Substituting these values into f, and multiplying through by [3(p₁ - p₂)]², gives us that f(y₁*,y₂*) > 0 if:
2(2p₁- p₂)p₂*[3(p₁ - p₂)] + (p₁ - 2p₂)p₂*[3(p₁ - p₂)] + 3(2p₁- p₂)(p₁ - 2p₂)p₁ - 2(p₁ - 2p₂)p₁*[3(p₁ - p₂)] - (2p₁ - p₂)p₁*[3(p₁ - p₂)]- 3(2p₁ - p₂)(p₁ - 2p₂)p₂ > 0
Multiplying through, we have:
12p₁²p₂ - 18p₁p₂² + 6p₂³ + 3p₁²p₂ - 9p₁p₂² + 6p₂³ + 6p₁³ - 15p₁²p₂ + 6p₁p₂² - 6p₁³ + 18p₁²p₂ - 12p₁p₂² - 12p₁³ + 18p₁²p₂ - 6p₁p₂² - 6p₁²p₂ + 15p₁p₂² - 6p₂³ > 0
Simplifying:
30p₁²p₂ - 24p₁p₂² + 6p₂³ - 12 p₁³ > 0
g(p₁, p₂) = 5p₁²p₂ - 4p₁p₂² + p₂³ - 2p₁³ > 0
Let us find the values (p₁, p₂) that maximize (p₁, p₂). This can occur when p₁=0, 1, or dg(p₁, p₂)/dp₁ = 0, and similarly for p₂ = 0, 1, or dg(p₁, p₂)/dp2 = 0.

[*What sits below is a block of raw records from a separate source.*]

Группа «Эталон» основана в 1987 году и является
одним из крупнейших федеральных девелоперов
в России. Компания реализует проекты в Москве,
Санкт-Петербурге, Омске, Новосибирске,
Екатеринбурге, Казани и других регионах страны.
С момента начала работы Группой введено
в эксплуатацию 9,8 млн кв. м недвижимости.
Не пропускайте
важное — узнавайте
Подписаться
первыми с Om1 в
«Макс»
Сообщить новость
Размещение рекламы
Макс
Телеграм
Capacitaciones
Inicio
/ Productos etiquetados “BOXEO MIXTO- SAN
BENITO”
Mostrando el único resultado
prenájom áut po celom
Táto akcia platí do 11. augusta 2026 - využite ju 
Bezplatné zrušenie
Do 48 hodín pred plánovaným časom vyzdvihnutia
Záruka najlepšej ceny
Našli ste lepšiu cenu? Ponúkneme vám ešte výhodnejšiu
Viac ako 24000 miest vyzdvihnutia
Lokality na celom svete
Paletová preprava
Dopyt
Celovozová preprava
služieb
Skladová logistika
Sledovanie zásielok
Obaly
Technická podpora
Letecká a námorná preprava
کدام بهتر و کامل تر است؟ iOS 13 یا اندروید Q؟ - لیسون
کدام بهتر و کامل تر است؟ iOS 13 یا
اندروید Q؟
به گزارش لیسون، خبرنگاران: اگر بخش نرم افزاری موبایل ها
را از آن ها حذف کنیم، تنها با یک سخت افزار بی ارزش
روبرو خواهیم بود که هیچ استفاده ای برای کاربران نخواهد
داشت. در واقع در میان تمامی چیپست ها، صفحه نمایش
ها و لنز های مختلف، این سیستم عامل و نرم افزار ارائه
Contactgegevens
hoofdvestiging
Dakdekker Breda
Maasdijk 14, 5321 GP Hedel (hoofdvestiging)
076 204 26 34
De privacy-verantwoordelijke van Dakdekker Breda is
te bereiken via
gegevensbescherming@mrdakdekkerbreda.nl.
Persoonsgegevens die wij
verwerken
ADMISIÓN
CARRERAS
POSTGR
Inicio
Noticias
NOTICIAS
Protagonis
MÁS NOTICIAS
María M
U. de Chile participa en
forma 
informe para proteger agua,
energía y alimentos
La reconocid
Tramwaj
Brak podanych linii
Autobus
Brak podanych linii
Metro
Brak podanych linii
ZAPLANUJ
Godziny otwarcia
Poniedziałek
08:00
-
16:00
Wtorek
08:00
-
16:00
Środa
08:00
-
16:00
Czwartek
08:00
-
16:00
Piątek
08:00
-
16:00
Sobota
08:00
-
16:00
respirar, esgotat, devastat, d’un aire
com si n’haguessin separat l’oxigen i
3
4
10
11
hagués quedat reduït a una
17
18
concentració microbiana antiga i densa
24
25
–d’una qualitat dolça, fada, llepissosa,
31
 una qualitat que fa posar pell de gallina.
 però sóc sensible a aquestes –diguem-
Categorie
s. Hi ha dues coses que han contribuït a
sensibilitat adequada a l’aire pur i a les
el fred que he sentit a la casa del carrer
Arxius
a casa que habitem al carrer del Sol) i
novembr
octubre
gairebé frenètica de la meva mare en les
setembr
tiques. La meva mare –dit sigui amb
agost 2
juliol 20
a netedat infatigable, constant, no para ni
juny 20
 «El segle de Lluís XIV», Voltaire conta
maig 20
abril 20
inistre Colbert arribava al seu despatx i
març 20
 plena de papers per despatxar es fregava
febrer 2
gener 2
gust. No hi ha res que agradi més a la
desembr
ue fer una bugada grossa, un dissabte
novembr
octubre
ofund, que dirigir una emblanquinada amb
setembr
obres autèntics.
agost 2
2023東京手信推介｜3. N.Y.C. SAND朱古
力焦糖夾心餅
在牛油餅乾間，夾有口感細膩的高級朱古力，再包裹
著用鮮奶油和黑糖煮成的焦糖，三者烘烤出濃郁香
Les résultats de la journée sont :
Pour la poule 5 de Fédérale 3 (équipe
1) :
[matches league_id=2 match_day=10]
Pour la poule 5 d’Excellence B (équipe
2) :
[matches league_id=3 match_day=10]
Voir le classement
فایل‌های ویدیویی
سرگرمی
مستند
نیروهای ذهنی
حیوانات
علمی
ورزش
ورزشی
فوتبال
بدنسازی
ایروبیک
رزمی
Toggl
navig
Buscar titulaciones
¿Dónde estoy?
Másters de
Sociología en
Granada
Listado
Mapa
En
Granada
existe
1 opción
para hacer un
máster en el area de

We cannot have p₁ = 0, since our model assumes that p₁ > p₂.
If p₁ = 1, then g(p₁, p₂) = g(1, p₂) = 5p₂ - 4p₂² + p₂³ - 2.
This is always ≤ 0 for 0 ≤ p₂ ≤ 1.
If p₂ = 0, then g(p₁, p₂) = g(p₁, 0) = -2p₁³, which is clearly always ≤ 0.
We cannot have p₂ = 1, since p₁ > p₂.
Next we consider the case dg(p₁, p₂)/dp₁ = dg(p₁, p₂)/dp2 = 0.
dg(p₁, p₂)/dp₁ = 10p₁p₂ - 4p₂² - 6p₁²
Setting this equal to zero gives us:
3p₁² - 5p₁p₂ + 2p₂² = 0
(3p₁ - 2p₂)(p₁ - p₂) = 0
p₁ = p₂ or p₁ = 2p₂/3
Neither of these is possible since they contradict p₁ > p₂.
dg(p₁, p₂)/dp₂ = 5p₁² - 8p₁p₂ + 3p₂²
Setting this equal to zero gives us:
3p₂² - 8p₁p₂ + 5p₁² = 0
(3p₂ - 5p₁)(p₂ - p₁) = 0
p₂ = p₁ or p₂ = 5p₁/3.
Again neither of these is possible since they contradict p₁ > p₂.
So we have shown that the only set of conditions for which there exist values of (y₁,y₂) where voting for player 1 is strictly optimal is p₂ > p₁/2 (assuming that p₁ > p₂). If p₂ ≤p₁/2, then it is always optimal to vote for player 2 (the stronger player) regardless of your beliefs of the strategies taken by the other players.